Being the Tour de France race director must give Christian Prudhomme more than a few restless nights. In the small hours of a September morning weeks before the following year's route is announced to a clamouring crowd of riders, journalists and boulangerie proprietors - I imagine a panic-stricken Prudhomme coming to from a nightmare featuring the same old mountains and TT kilometres as the previous dozen editions. For a Tour de France to be heralded a success, a more eclectic set of stages is needed -France needs to be well and truly toured. As many stones as possible need to be turned. And for this year's route, the race director had a bona fide eureka moment.
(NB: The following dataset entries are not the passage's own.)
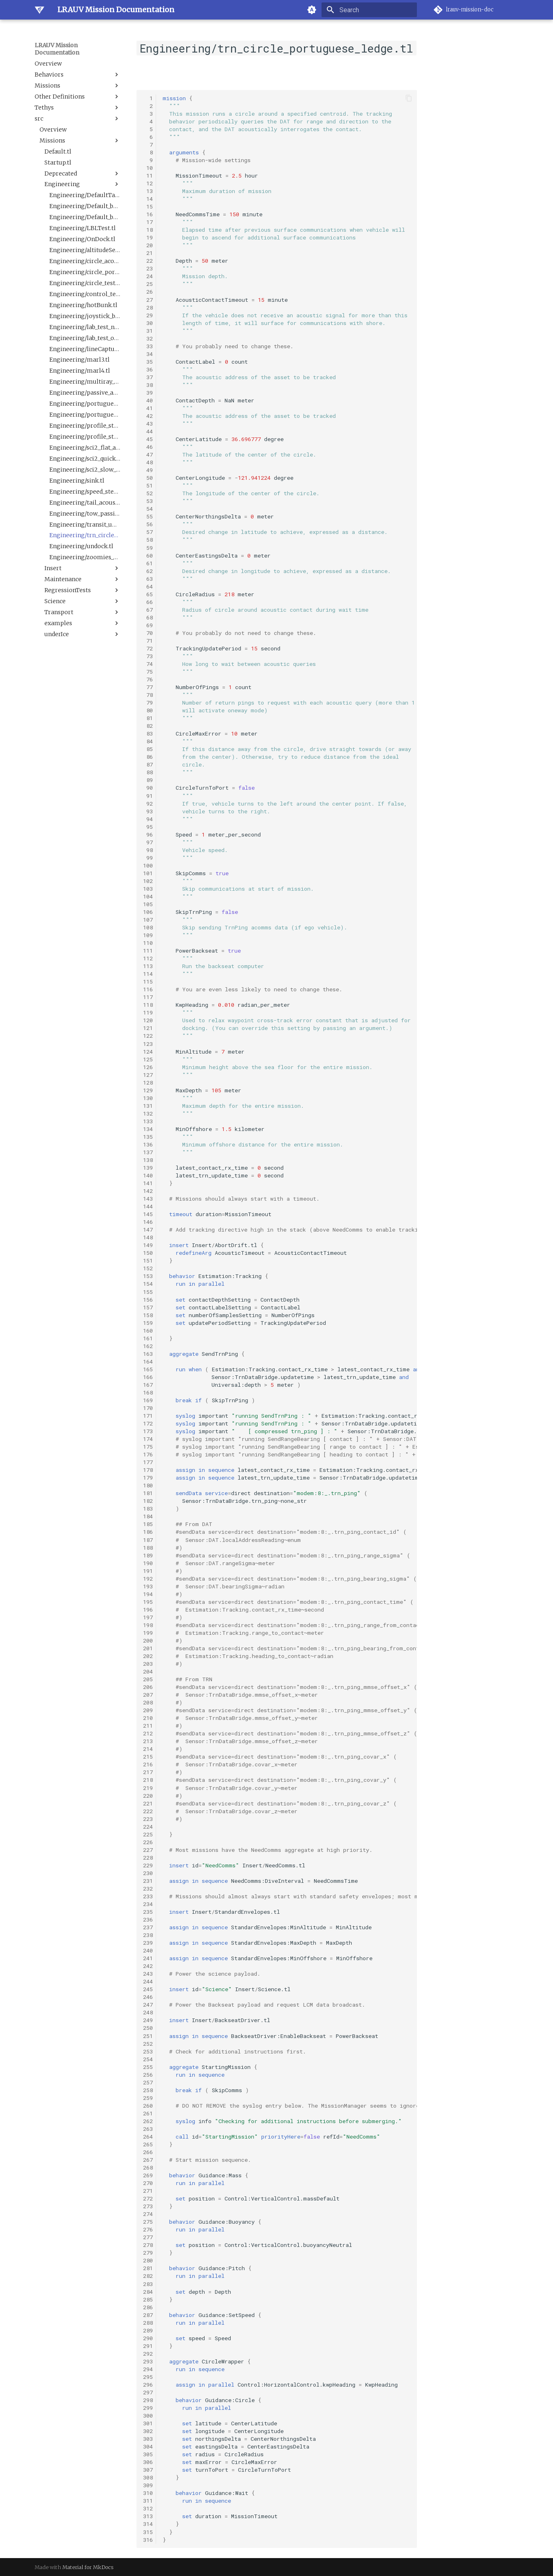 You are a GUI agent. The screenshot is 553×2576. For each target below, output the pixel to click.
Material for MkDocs (88, 2567)
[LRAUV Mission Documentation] (39, 10)
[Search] (369, 9)
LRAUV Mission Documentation (57, 49) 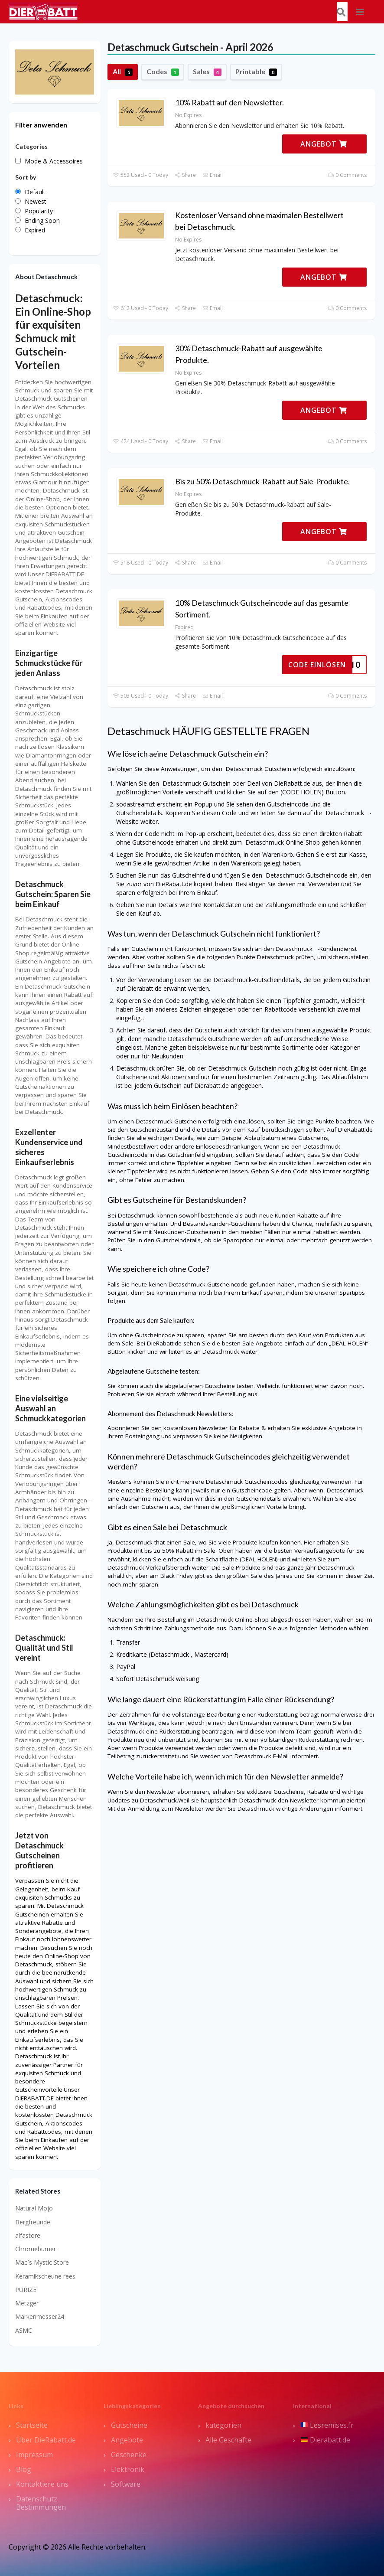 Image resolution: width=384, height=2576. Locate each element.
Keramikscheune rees (45, 2276)
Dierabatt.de (325, 2440)
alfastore (27, 2235)
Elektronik (127, 2469)
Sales (207, 71)
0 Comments (347, 175)
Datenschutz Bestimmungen (41, 2503)
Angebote (127, 2440)
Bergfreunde (32, 2222)
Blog (23, 2469)
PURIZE (25, 2289)
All (123, 71)
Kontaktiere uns (42, 2484)
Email (212, 175)
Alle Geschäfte (228, 2440)
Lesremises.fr (327, 2425)
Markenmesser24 (39, 2316)
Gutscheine (129, 2425)
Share (185, 175)
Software (125, 2484)
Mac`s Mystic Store (42, 2262)
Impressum (34, 2454)
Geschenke (128, 2454)
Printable (256, 71)
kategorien (223, 2425)
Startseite (32, 2425)
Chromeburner (35, 2249)
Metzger (27, 2303)
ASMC (23, 2330)
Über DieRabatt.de (46, 2440)
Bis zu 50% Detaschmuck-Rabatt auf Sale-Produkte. (262, 481)
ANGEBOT (323, 144)
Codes (162, 71)
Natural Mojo (34, 2208)
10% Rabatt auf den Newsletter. (229, 102) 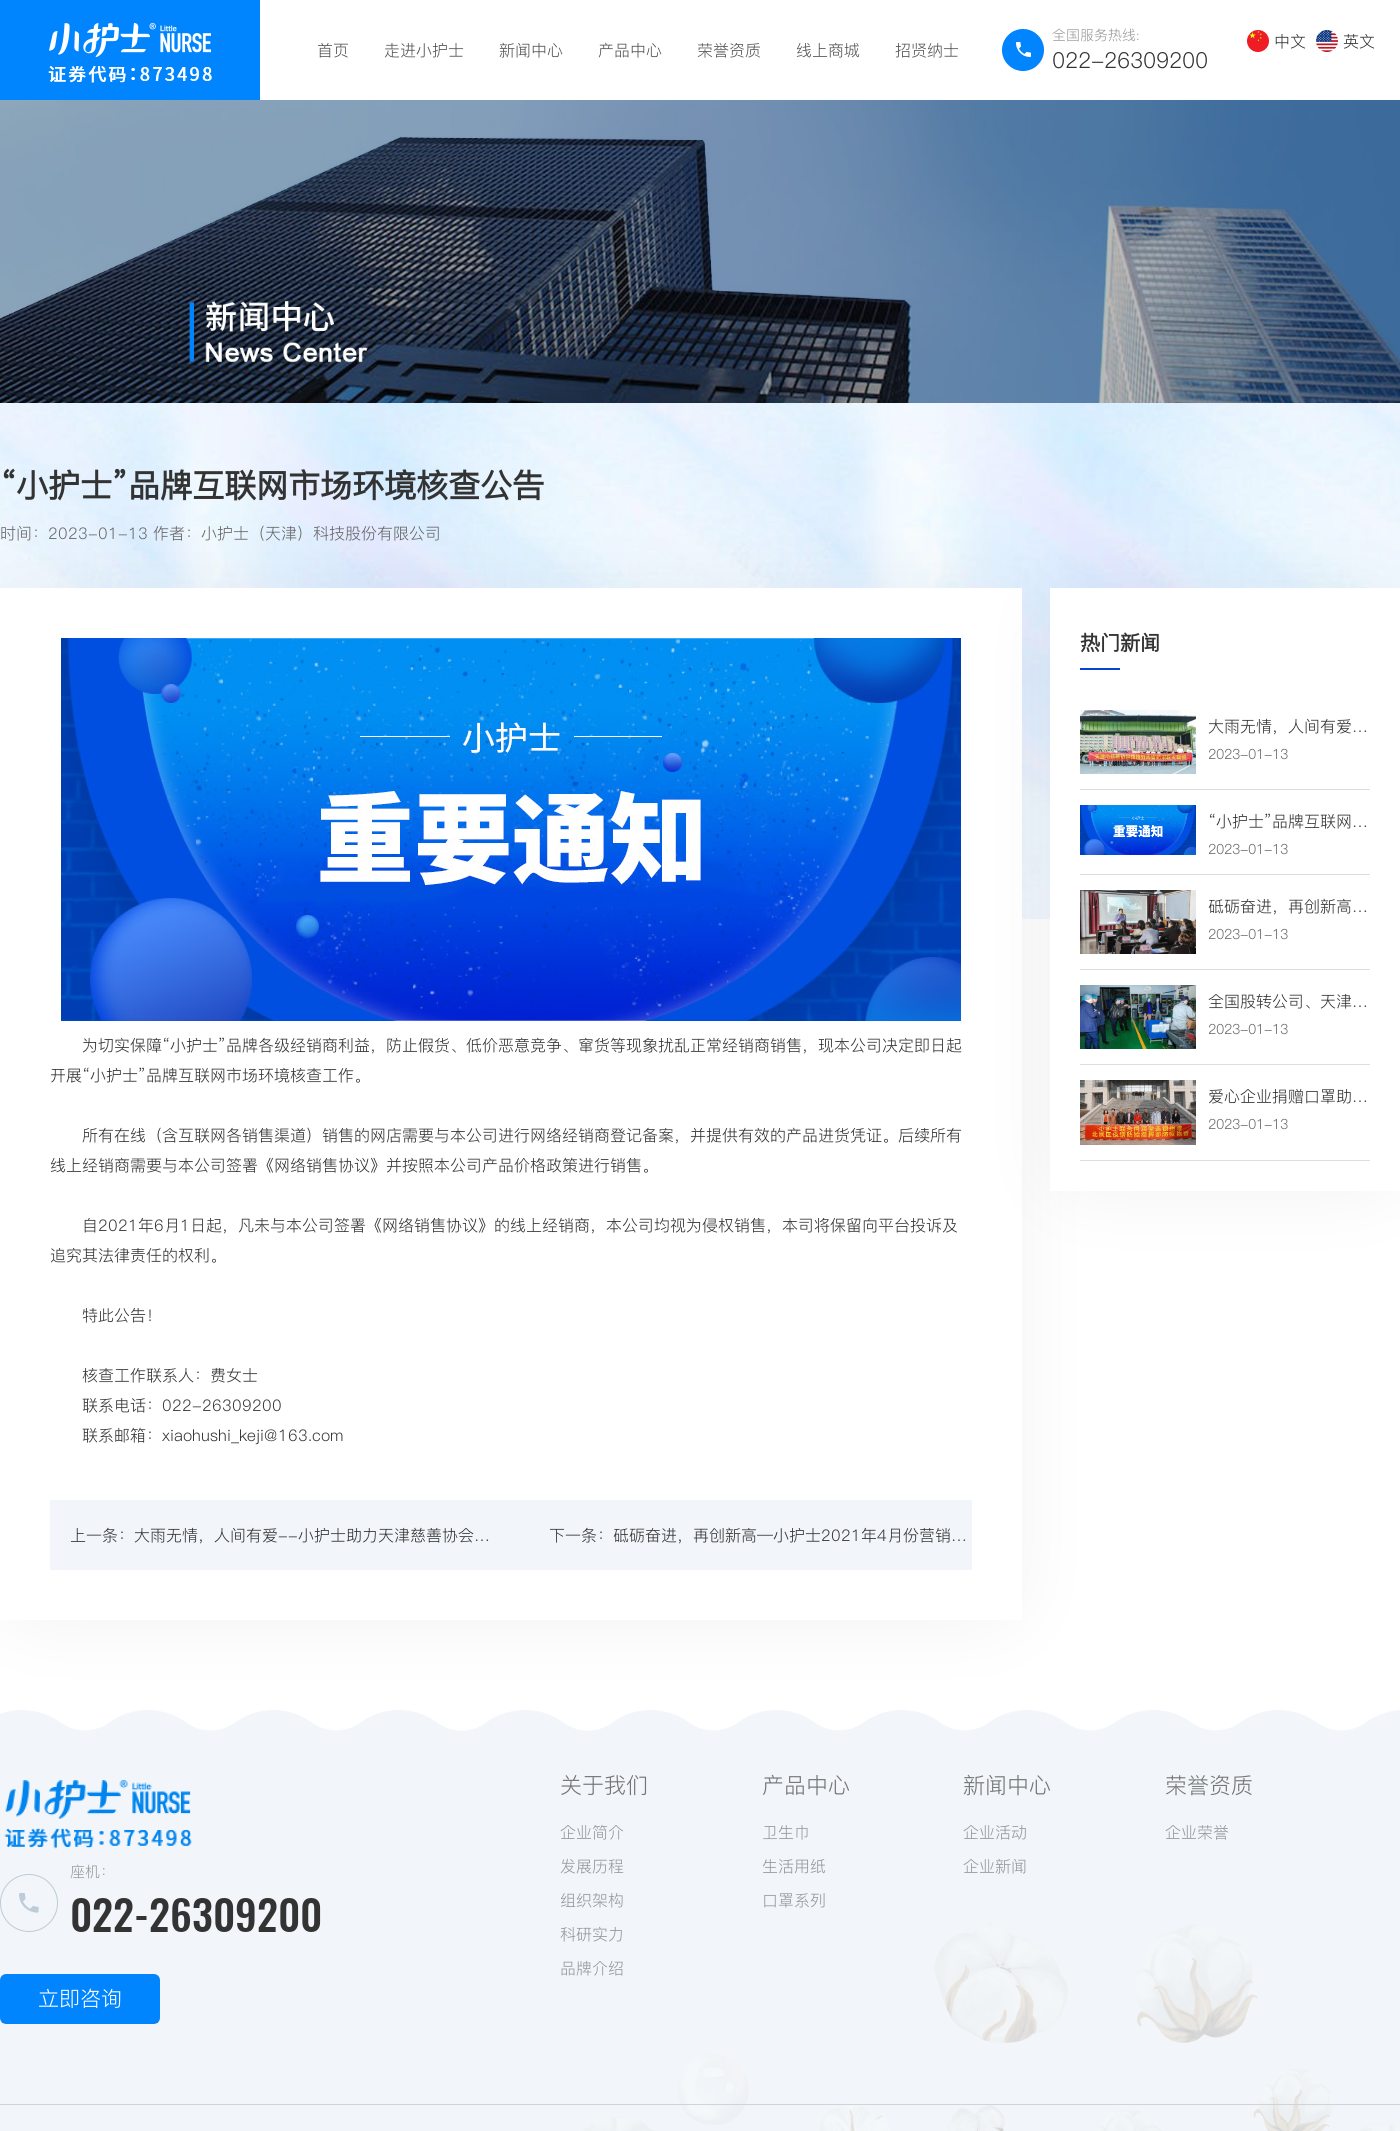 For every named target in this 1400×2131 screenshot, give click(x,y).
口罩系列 (794, 1900)
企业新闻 (995, 1866)
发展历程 (592, 1866)
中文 (1276, 41)
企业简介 (592, 1832)
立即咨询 (80, 1998)
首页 (333, 50)
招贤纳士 (927, 50)
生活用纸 (794, 1866)
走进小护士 (424, 50)
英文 (1345, 41)
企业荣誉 (1197, 1832)
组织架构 (592, 1900)
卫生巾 (786, 1832)
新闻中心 (531, 50)
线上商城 (828, 50)
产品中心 (630, 50)
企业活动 (995, 1832)
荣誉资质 (729, 50)
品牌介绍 (592, 1968)
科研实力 (592, 1934) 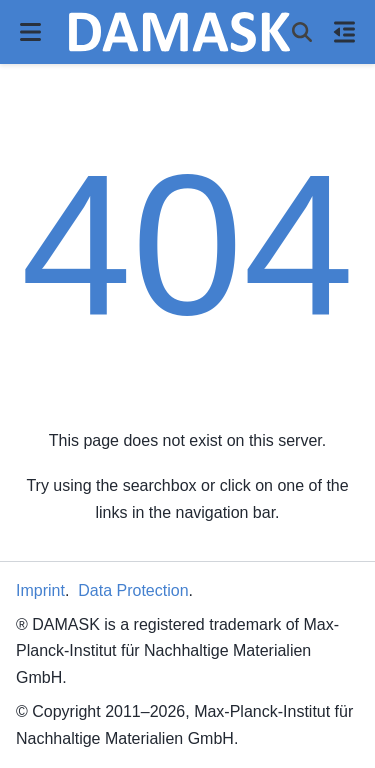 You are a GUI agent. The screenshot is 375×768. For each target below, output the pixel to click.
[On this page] (344, 32)
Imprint (40, 590)
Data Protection (133, 590)
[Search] (302, 32)
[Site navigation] (30, 32) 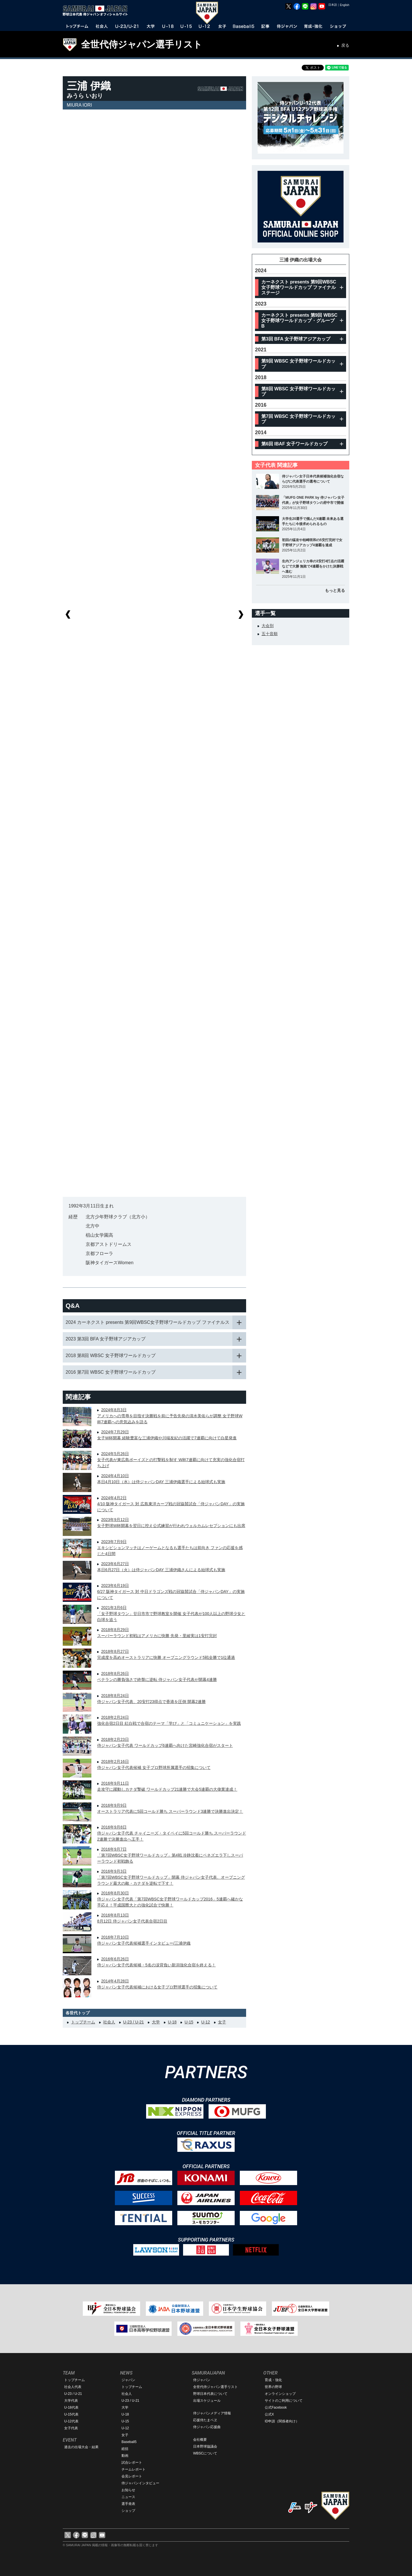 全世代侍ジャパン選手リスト (141, 44)
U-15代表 (71, 2414)
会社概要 (200, 2440)
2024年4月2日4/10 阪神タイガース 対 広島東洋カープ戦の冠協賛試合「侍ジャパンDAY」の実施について (171, 1504)
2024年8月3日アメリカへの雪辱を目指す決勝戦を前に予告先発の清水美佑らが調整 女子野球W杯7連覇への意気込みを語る (169, 1416)
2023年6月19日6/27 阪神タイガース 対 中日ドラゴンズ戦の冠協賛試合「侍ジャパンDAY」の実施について (171, 1591)
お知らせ (128, 2490)
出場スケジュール (207, 2401)
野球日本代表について (210, 2394)
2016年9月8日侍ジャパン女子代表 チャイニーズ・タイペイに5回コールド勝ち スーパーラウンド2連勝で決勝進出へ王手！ (171, 1833)
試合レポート (131, 2462)
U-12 (205, 2022)
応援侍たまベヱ (205, 2420)
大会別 (268, 625)
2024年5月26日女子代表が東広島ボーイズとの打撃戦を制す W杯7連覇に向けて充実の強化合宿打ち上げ (171, 1459)
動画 (124, 2456)
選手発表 (128, 2504)
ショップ (128, 2511)
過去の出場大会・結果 (81, 2447)
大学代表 (71, 2401)
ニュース (128, 2497)
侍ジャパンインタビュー (140, 2483)
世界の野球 (273, 2387)
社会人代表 (72, 2387)
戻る (345, 45)
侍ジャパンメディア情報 (212, 2413)
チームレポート (133, 2469)
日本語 (332, 4)
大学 (156, 2022)
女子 (222, 2022)
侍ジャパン (201, 2380)
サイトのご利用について (284, 2401)
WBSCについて (205, 2453)
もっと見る (335, 590)
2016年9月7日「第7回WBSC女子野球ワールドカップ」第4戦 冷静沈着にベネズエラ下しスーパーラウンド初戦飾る (170, 1855)
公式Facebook (276, 2407)
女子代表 (71, 2428)
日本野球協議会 (205, 2446)
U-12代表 (71, 2421)
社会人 (109, 2022)
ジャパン (128, 2380)
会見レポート (131, 2476)
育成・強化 (273, 2380)
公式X (269, 2414)
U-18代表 (71, 2407)
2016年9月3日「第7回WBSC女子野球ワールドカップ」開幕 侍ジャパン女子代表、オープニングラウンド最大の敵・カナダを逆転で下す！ (171, 1877)
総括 (124, 2449)
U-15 (189, 2022)
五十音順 (270, 633)
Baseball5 (129, 2442)
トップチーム (83, 2022)
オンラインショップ (280, 2394)
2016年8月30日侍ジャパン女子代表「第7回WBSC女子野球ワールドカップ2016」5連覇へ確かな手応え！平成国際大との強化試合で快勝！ (170, 1899)
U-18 (172, 2022)
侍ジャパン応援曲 (207, 2427)
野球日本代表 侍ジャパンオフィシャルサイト (97, 10)
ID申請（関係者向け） (282, 2421)
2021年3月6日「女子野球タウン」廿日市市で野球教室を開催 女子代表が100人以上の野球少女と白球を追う (171, 1613)
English (344, 5)
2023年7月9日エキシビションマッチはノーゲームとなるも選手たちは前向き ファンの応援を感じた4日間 (170, 1547)
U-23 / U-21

OK, I'm not suggesting that the race director woke up one day screaming 'GRAVEL!' at the top of his lungs - but for the purposes of this feature, let's run with it - because as an explanation of one particular stage, it fits the parcours perfectly. Barely out of his pyjamas, then, and long before the boulangerie proprietors, half of the pro peloton and a cluster of journalists had the chance to enquire as to what on earth he was raving about, stage nine of this year's Tour had been signed, sealed and delivered. Fast-forward to mid-May 2024 and our CW team - me, my brother James and photographer Richard - were en route to find out for ourselves just what wild vision entered Prudhomme's mind that fateful night.
GRAPPLING WITH GRAVEL
Our destination: the rolling Champagne region, where this year's stage nine, on 7 July, will start and finish in the town of Troyes. Conjured in a moment of genius, Prudhomme and the Tour's lead course designer, Thierry Gouvenou, inserted 14 gravel sectors covering 32km of the 199km stage. A brilliant move, unless you're Remco Evenepoel who was frankly disgusted with the idea of including the chemins blancs in the 2024 Tour.